20th March 2010 marks a significant day for the shepherds in my immediate ministry:

  1. KY commissioned as a 2LT,
  2. MF & MW had a positive cohesion with their CMs,
  3. KJ & BL joined my team of shepherds,
  4. EL & YX recovered from their cough,
  5. CN & JC returned safely from Australia and China respectively and
  6. HY completed her FYP
  7. I’ve removed all 25 dressings

This time, there’s something slightly different about feeling their joy and celebrating their victories with them. I can’t quite put a finger to it, but I’d like to think that it’s because I’ve been praying for them; there’s a sense of satisfaction knowing that maybe I’ve played a minute part in the spiritual shift of things. It’s like what RB shares in Nooma 018 “Open” – tapping into the creative power of God.

20th March 2010 is also a momentous day for my Church – we voted in favour for the redevelopment of G1 (on the condition that the 1.4 plot ratio is approved) and if necessary, would take bank loans to finance this project. I’m confident that the Board and the leadership of the church understands that while it is the hardware that’s being rebuilt, significant time, energy and (financial) resources must be invested into its software. Failure to do so would result in an ultimate inability and incapacity to realise the vision. The last thing we want is to have a spectacular building without the right people trained and enabled to fill the spaces which we have catered expansion for.

I am learning to trust God more and more for His providence and I believe that, in the words of BH, “When there is total submission, there is total protection“. On one hand, I’m delighted that we can finally advance as a Church, on the other hand, I pray that we will understand the sobering responsibilities that now line our way. I believe that if we, as a Church, have missed this point of investing in our people, then there really is no point in physical redevelopment. The leadership must be committed to see through this vision.

Let our hope be in You, Lord, and may You show us Your way – I desire nothing more and nothing less.

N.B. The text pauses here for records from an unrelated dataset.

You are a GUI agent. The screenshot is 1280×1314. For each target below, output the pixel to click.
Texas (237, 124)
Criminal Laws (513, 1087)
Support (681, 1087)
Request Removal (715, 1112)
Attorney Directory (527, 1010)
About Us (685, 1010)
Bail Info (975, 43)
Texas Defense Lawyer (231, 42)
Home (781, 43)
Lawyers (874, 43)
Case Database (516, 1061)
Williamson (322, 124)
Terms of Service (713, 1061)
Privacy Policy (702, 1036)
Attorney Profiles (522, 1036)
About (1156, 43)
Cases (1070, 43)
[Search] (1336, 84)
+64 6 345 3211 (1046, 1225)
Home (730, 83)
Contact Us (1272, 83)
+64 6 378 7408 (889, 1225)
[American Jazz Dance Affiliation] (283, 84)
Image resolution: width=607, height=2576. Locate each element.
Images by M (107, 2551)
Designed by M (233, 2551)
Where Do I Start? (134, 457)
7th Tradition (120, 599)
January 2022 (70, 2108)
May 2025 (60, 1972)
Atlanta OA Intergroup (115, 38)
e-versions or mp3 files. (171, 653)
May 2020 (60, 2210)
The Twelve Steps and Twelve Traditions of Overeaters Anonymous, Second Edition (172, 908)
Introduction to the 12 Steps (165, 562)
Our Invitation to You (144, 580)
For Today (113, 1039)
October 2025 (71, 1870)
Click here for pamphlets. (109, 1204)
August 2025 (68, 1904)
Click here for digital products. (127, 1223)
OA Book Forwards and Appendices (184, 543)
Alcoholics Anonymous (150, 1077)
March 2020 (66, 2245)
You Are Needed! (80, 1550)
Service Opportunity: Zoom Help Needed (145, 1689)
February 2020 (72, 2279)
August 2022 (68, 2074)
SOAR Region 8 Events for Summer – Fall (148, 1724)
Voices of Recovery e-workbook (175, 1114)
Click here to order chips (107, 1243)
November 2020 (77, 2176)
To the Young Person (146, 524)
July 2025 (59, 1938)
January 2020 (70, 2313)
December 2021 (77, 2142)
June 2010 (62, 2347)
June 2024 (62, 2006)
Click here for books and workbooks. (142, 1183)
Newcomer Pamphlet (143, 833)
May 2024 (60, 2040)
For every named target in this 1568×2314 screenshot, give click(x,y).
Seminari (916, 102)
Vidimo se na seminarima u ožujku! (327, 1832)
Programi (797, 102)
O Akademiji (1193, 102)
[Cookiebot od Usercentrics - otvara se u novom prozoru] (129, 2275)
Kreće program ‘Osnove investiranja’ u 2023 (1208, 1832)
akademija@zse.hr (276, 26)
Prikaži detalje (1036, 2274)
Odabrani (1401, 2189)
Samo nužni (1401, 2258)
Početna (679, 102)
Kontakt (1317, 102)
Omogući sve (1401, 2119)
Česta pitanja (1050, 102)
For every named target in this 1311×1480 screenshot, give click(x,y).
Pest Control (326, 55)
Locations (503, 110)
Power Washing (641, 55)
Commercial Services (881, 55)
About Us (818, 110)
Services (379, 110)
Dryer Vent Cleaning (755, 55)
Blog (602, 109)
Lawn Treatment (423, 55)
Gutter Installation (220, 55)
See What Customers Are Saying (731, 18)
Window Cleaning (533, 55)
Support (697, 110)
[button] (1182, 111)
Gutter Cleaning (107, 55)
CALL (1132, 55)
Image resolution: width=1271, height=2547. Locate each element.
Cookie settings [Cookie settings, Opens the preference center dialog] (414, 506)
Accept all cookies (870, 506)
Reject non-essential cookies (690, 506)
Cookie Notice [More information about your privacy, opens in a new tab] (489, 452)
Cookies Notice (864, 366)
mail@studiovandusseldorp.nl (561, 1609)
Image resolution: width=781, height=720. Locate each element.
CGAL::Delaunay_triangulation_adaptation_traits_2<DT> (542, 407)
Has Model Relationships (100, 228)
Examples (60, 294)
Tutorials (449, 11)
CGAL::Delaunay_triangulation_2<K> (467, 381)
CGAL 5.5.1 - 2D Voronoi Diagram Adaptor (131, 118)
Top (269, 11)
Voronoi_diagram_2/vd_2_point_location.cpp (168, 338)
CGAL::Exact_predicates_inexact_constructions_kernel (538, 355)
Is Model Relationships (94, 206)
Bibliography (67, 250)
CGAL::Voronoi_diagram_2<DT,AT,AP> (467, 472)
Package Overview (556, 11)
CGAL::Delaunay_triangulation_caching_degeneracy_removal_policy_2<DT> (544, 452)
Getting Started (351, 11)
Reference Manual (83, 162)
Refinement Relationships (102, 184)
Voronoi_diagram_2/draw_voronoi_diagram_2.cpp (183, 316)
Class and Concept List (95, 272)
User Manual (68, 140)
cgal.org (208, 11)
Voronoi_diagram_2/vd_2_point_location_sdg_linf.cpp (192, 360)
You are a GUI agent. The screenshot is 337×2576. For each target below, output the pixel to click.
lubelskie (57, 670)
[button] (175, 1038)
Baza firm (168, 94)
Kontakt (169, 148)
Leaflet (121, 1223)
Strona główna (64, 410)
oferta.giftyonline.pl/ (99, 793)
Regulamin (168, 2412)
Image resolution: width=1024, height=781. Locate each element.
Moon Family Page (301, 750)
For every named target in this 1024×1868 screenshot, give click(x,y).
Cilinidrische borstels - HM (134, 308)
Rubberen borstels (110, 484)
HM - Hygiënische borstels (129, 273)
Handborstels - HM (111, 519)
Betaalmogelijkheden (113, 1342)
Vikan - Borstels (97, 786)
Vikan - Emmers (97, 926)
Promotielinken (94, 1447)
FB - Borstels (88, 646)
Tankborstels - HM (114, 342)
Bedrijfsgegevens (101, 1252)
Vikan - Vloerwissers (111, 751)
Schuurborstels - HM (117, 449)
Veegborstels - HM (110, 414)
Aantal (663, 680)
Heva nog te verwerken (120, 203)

a decade of lessons learnt.

A few weeks ago, MF approached me to send her some lessons learnt while I was growing up. It wasn’t difficult coming up with content and I could write a lot more but here are 10 lessons that rolled off the top of my head. Seven of them were published in the R-AGE bulletin, so I’ll add three more here.

  1. You will make mistakes. Just don’t make the same ones.
  2. You will only get busier and busier, so start the habit of serving God as early as possible.
  3. School friends are friends for a season. Church friends are friends for life.
  4. Accountability doesn’t imprison you but sets you free.
  5. Having someone believe in you is the greatest gift you’ll ever receive.
  6. Never underestimate the power of encouraging someone else.
  7. No amount of ministry can compensate for failure in the familly.
  8. The quantity of close friends decreases as you age, but the quality of friendship increases. Invest more time in less people.
  9. You cannot please everyone, so stop trying. There is nothing more assuring than God’s approval.
  10. The higher you rise in leadership, the more you need to be comfortable with being alone.

I guess I could go on and on with a plethora of thoughts, really. That’s precisely why I have decided to resume blogging – to capture one thought a day, everyday, from an otherwise overwhelming influx of ideas. It’d be an achievement if I could capture and expand on 365 thoughts annually. Let’s see how far this blog would take me on my cognitive journey.